[Page images and extracted text]

************

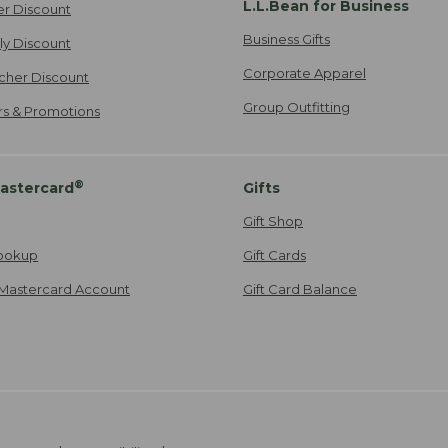
L.L.Bean for Business
er Discount
Business Gifts
ily Discount
Corporate Apparel
cher Discount
Group Outfitting
ers & Promotions
®
astercard
Gifts
Gift Shop
ookup
Gift Cards
Mastercard Account
Gift Card Balance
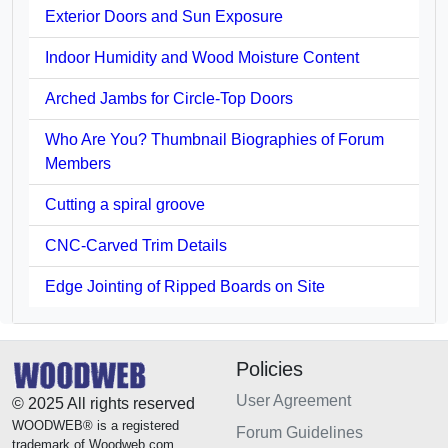
Exterior Doors and Sun Exposure
Indoor Humidity and Wood Moisture Content
Arched Jambs for Circle-Top Doors
Who Are You? Thumbnail Biographies of Forum
Members
Cutting a spiral groove
CNC-Carved Trim Details
Edge Jointing of Ripped Boards on Site
Policies
User Agreement
© 2025 All rights reserved
WOODWEB® is a registered
Forum Guidelines
trademark of Woodweb.com.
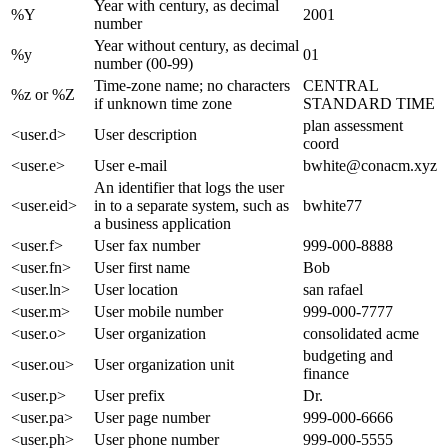
Year with century, as decimal
%Y
2001
number
Year without century, as decimal
%y
01
number (00-99)
Time-zone name; no characters
CENTRAL
%z or %Z
if unknown time zone
STANDARD TIME
plan assessment
<user.d>
User description
coord
<user.e>
User e-mail
bwhite@conacm.xyz
An identifier that logs the user
<user.eid>
in to a separate system, such as
bwhite77
a business application
<user.f>
User fax number
999-000-8888
<user.fn>
User first name
Bob
<user.ln>
User location
san rafael
<user.m>
User mobile number
999-000-7777
<user.o>
User organization
consolidated acme
budgeting and
<user.ou>
User organization unit
finance
<user.p>
User prefix
Dr.
<user.pa>
User page number
999-000-6666
<user.ph>
User phone number
999-000-5555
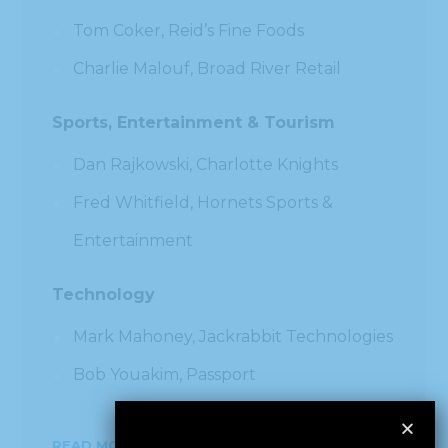
Tom Coker, Reid’s Fine Foods
Charlie Malouf, Broad River Retail
Sports, Entertainment & Tourism
Dan Rajkowski, Charlotte Knights
Fred Whitfield, Hornets Sports &
Entertainment
Technology
Mark Mahoney, Jackrabbit Technologies
Bob Youakim, Passport
READ MORE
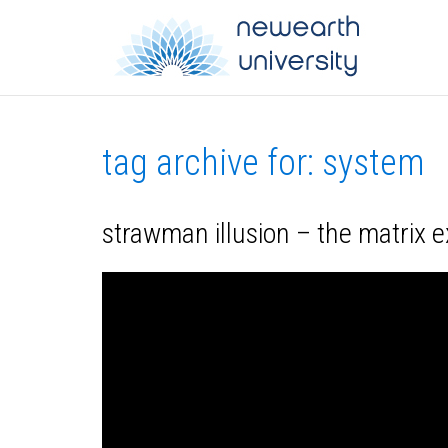
tag archive for: system
strawman illusion – the matrix 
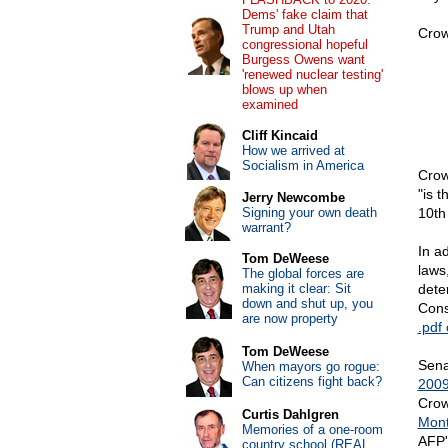
Dems' fake claim that
Trump and Utah
Crow
congressional hopeful
Burgess Owens want
'renewed nuclear testing'
blows up when
examined
Cliff Kincaid
How we arrived at
Socialism in America
Crow
"is t
Jerry Newcombe
Signing your own death
10th
warrant?
In ad
Tom DeWeese
laws
The global forces are
making it clear: Sit
dete
down and shut up, you
Cons
are now property
.pdf 
Tom DeWeese
Sena
When mayors go rogue:
Can citizens fight back?
2009
Crow
Curtis Dahlgren
Mon
Memories of a one-room
AFP
country school (REAL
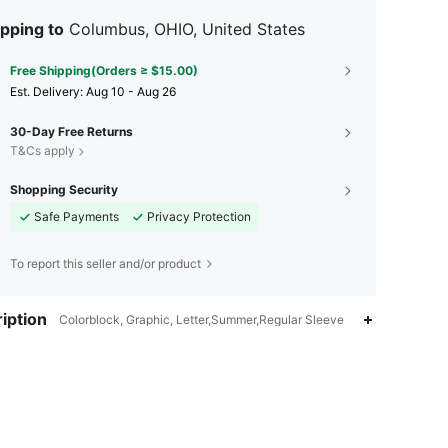
pping to
Columbus, OHIO, United States
Free Shipping(Orders ≥ $15.00)
​Est. Delivery:
Aug 10 - Aug 26
30-Day Free Returns
T&Cs apply
Shopping Security
Safe Payments
Privacy Protection
To report this seller and/or product
iption
Colorblock, Graphic, Letter,Summer,Regular Sleeve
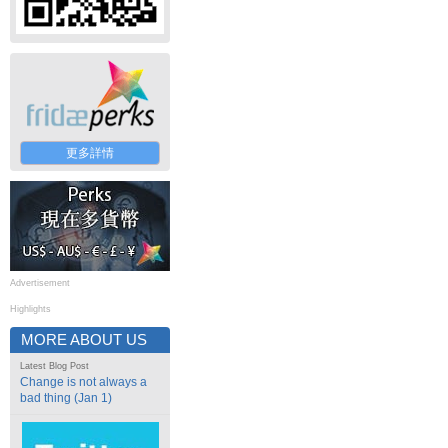
更多詳情
Advertisement
Highlights
MORE ABOUT US
Latest Blog Post
Change is not always a
bad thing (Jan 1)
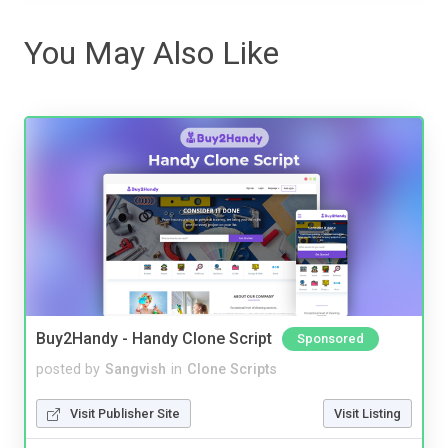
You May Also Like
Buy2Handy - Handy Clone Script
Sponsored
posted by
Sangvish
in
Clone Scripts
Visit Publisher Site
Visit Listing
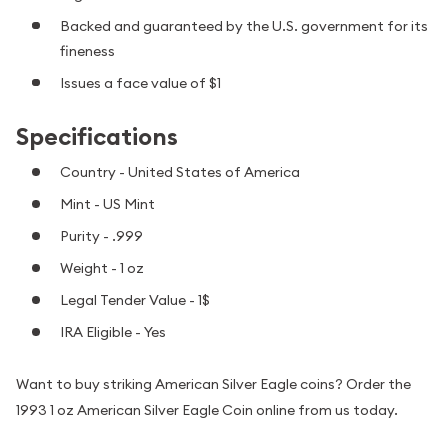
Backed and guaranteed by the U.S. government for its
fineness
Issues a face value of $1
Specifications
Country - United States of America
Mint - US Mint
Purity - .999
Weight - 1 oz
Legal Tender Value - 1$
IRA Eligible - Yes
Want to buy striking American Silver Eagle coins? Order the
1993 1 oz American Silver Eagle Coin online from us today.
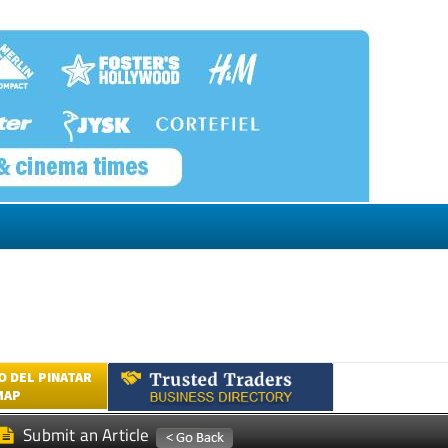
 DEL PINATAR
MAP
Submit an Article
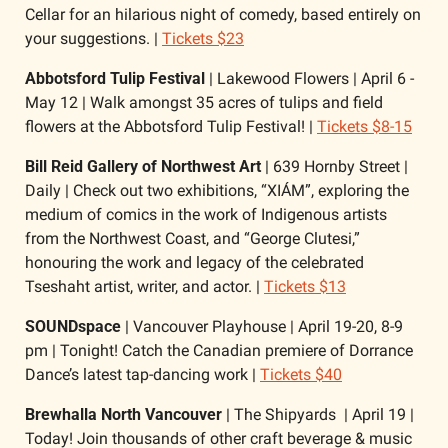
Cellar for an hilarious night of comedy, based entirely on 
your suggestions. | 
Tickets $23
Abbotsford Tulip Festival 
| Lakewood Flowers | April 6 - 
May 12 | Walk amongst 35 acres of tulips and field 
flowers at the Abbotsford Tulip Festival! | 
Tickets $8-15
Bill Reid Gallery of Northwest Art 
| 639 Hornby Street | 
Daily | Check out two exhibitions, “XIÁM”, exploring the 
medium of comics in the work of Indigenous artists 
from the Northwest Coast, and “George Clutesi,” 
honouring the work and legacy of the celebrated 
Tseshaht artist, writer, and actor. | 
Tickets $13
SOUNDspace 
| Vancouver Playhouse | April 19-20, 8-9 
pm | Tonight! Catch the Canadian premiere of Dorrance 
Dance’s latest tap-dancing work | 
Tickets $40
Brewhalla North Vancouver 
| The Shipyards  | April 19 | 
Today! Join thousands of other craft beverage & music 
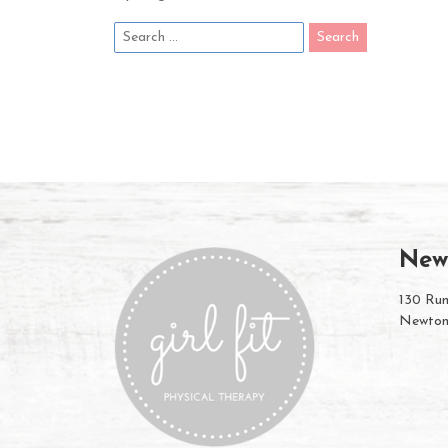
New
130 Rum
Newton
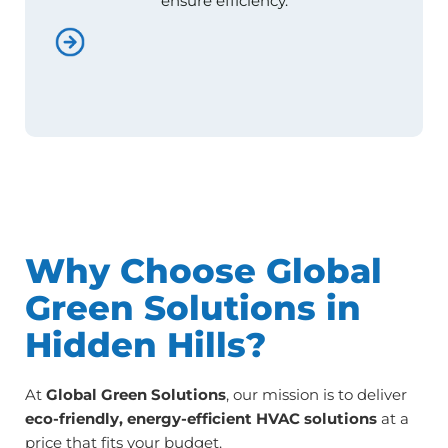
ensure efficiency.
Why Choose Global
Green Solutions in
Hidden Hills?
At
Global Green Solutions
, our mission is to deliver
eco-friendly, energy-efficient HVAC solutions
at a
price that fits your budget.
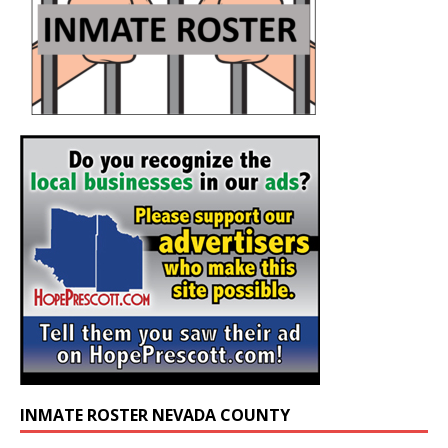
INMATE ROSTER NEVADA COUNTY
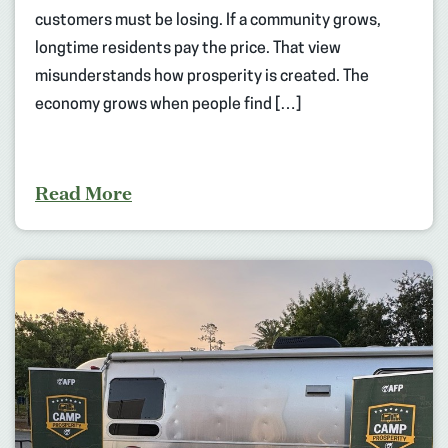
customers must be losing. If a community grows,
longtime residents pay the price. That view
misunderstands how prosperity is created. The
economy grows when people find […]
Read More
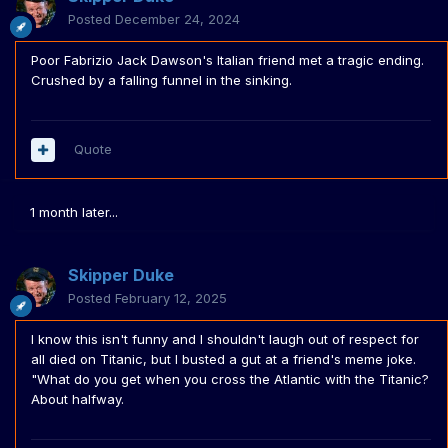
Posted
December 24, 2024
Poor Fabrizio Jack Dawson's Italian friend met a tragic ending.
Crushed by a falling funnel in the sinking.
Quote
1 month later...
Skipper Duke
Posted
February 12, 2025
I know this isn't funny and I shouldn't laugh out of respect for
all died on Titanic, but I busted a gut at a friend's meme joke.
"What do you get when you cross the Atlantic with the Titanic?
About halfway.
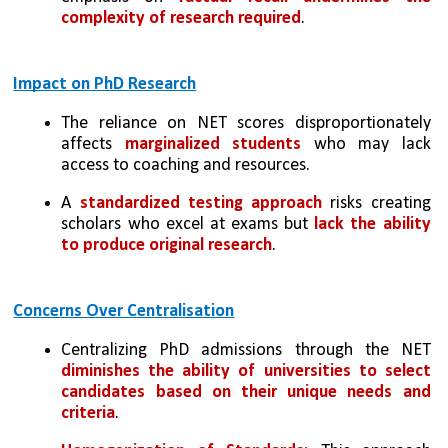
complexity of research required
.
Impact on PhD Research
The reliance on NET scores disproportionately 
affects 
marginalized students
 who may lack 
access to coaching and resources.
A 
standardized testing approach
 risks creating 
scholars who excel at exams but 
lack the ability 
to produce original research
.
Concerns Over Centralisation
Centralizing PhD admissions through the NET 
diminishes the ability of universities to select 
candidates based on their unique needs and 
criteria
.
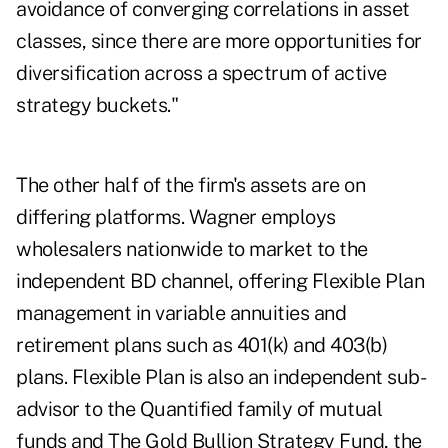
avoidance of converging correlations in asset
classes, since there are more opportunities for
diversification across a spectrum of active
strategy buckets."
The other half of the firm's assets are on
differing platforms. Wagner employs
wholesalers nationwide to market to the
independent BD channel, offering Flexible Plan
management in variable annuities and
retirement plans such as 401(k) and 403(b)
plans. Flexible Plan is also an independent sub-
advisor to the Quantified family of mutual
funds and The Gold Bullion Strategy Fund, the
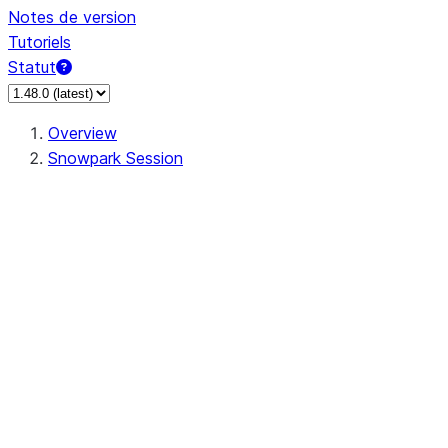
Notes de version
Tutoriels
Statut
Overview
Snowpark Session
Session
Session.SessionBuilder.app_name
Session.SessionBuilder.config
Session.SessionBuilder.configs
Session.SessionBuilder.create
Session.SessionBuilder.getOrCreate
Session.add_import
Session.add_packages
Session.add_requirements
Session.append_query_tag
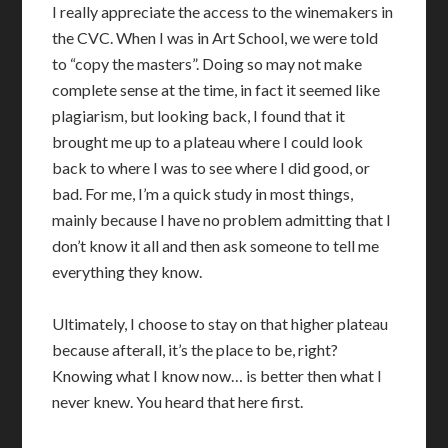
I really appreciate the access to the winemakers in
the CVC. When I was in Art School, we were told
to “copy the masters”. Doing so may not make
complete sense at the time, in fact it seemed like
plagiarism, but looking back, I found that it
brought me up to a plateau where I could look
back to where I was to see where I did good, or
bad. For me, I’m a quick study in most things,
mainly because I have no problem admitting that I
don’t know it all and then ask someone to tell me
everything they know.
Ultimately, I choose to stay on that higher plateau
because afterall, it’s the place to be, right?
Knowing what I know now… is better then what I
never knew. You heard that here first.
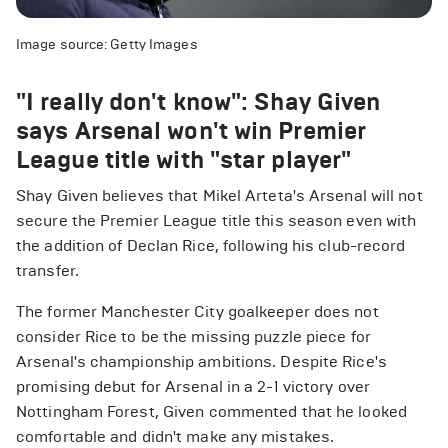
Image source: Getty Images
"I really don't know": Shay Given
says Arsenal won't win Premier
League title with "star player"
Shay Given believes that Mikel Arteta's Arsenal will not
secure the Premier League title this season even with
the addition of Declan Rice, following his club-record
transfer.
The former Manchester City goalkeeper does not
consider Rice to be the missing puzzle piece for
Arsenal's championship ambitions. Despite Rice's
promising debut for Arsenal in a 2-1 victory over
Nottingham Forest, Given commented that he looked
comfortable and didn't make any mistakes.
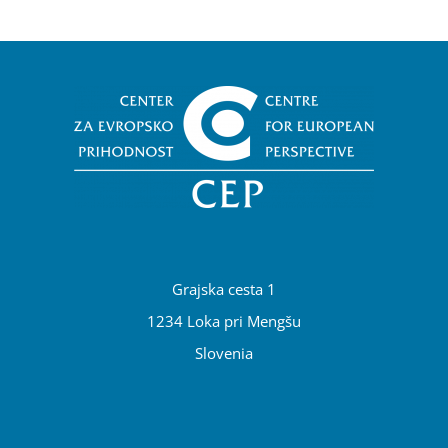
Grajska cesta 1
1234 Loka pri Mengšu
Slovenia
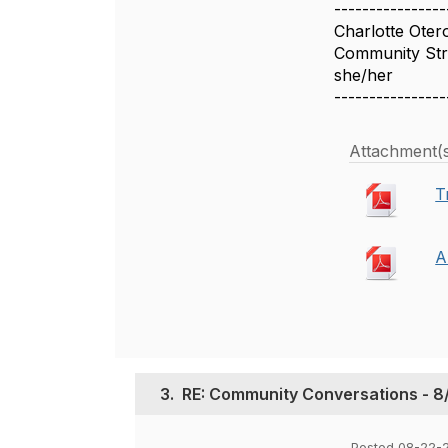
----------------
Charlotte Oter
Community Stra
she/her
----------------
Attachment(
T
A
3.
RE: Community Conversations - 8/
Posted 08-22-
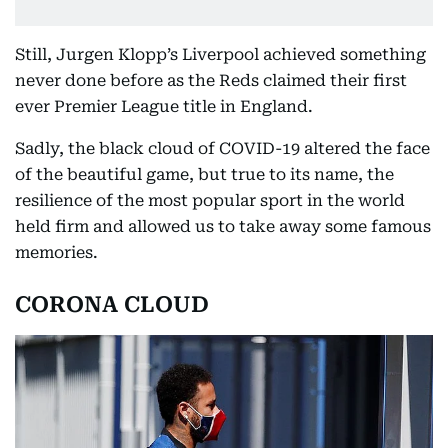
Still, Jurgen Klopp’s Liverpool achieved something
never done before as the Reds claimed their first
ever Premier League title in England.
Sadly, the black cloud of COVID-19 altered the face
of the beautiful game, but true to its name, the
resilience of the most popular sport in the world
held firm and allowed us to take away some famous
memories.
CORONA CLOUD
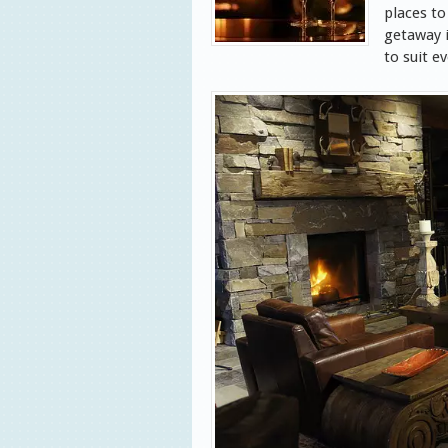
places to
getaway i
to suit e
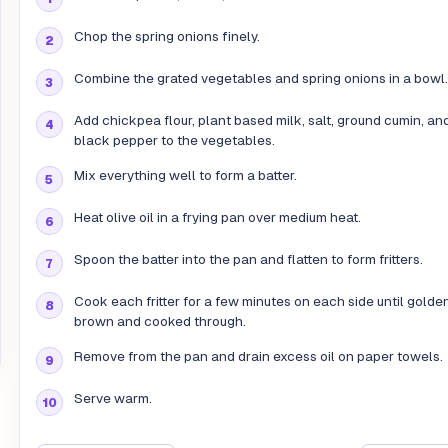
Chop the spring onions finely.
Combine the grated vegetables and spring onions in a bowl.
Add chickpea flour, plant based milk, salt, ground cumin, an
black pepper to the vegetables.
Mix everything well to form a batter.
Heat olive oil in a frying pan over medium heat.
Spoon the batter into the pan and flatten to form fritters.
Cook each fritter for a few minutes on each side until golde
brown and cooked through.
Remove from the pan and drain excess oil on paper towels.
Serve warm.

************

**Exercise aim:**
Nothing except the lines from the one containing "differing platforms. Wagner employs" through the one containing "Session.add_requirements" should appear in the answer, exactly as above and without pictures.

**Answer for the task:**
differing platforms. Wagner employs
wholesalers nationwide to market to the
independent BD channel, offering Flexible Plan
management in variable annuities and
retirement plans such as 401(k) and 403(b)
plans. Flexible Plan is also an independent sub-
advisor to the Quantified family of mutual
funds and The Gold Bullion Strategy Fund, the
Notes de version
Tutoriels
Statut
Overview
Snowpark Session
Session
Session.SessionBuilder.app_name
Session.SessionBuilder.config
Session.SessionBuilder.configs
Session.SessionBuilder.create
Session.SessionBuilder.getOrCreate
Session.add_import
Session.add_packages
Session.add_requirements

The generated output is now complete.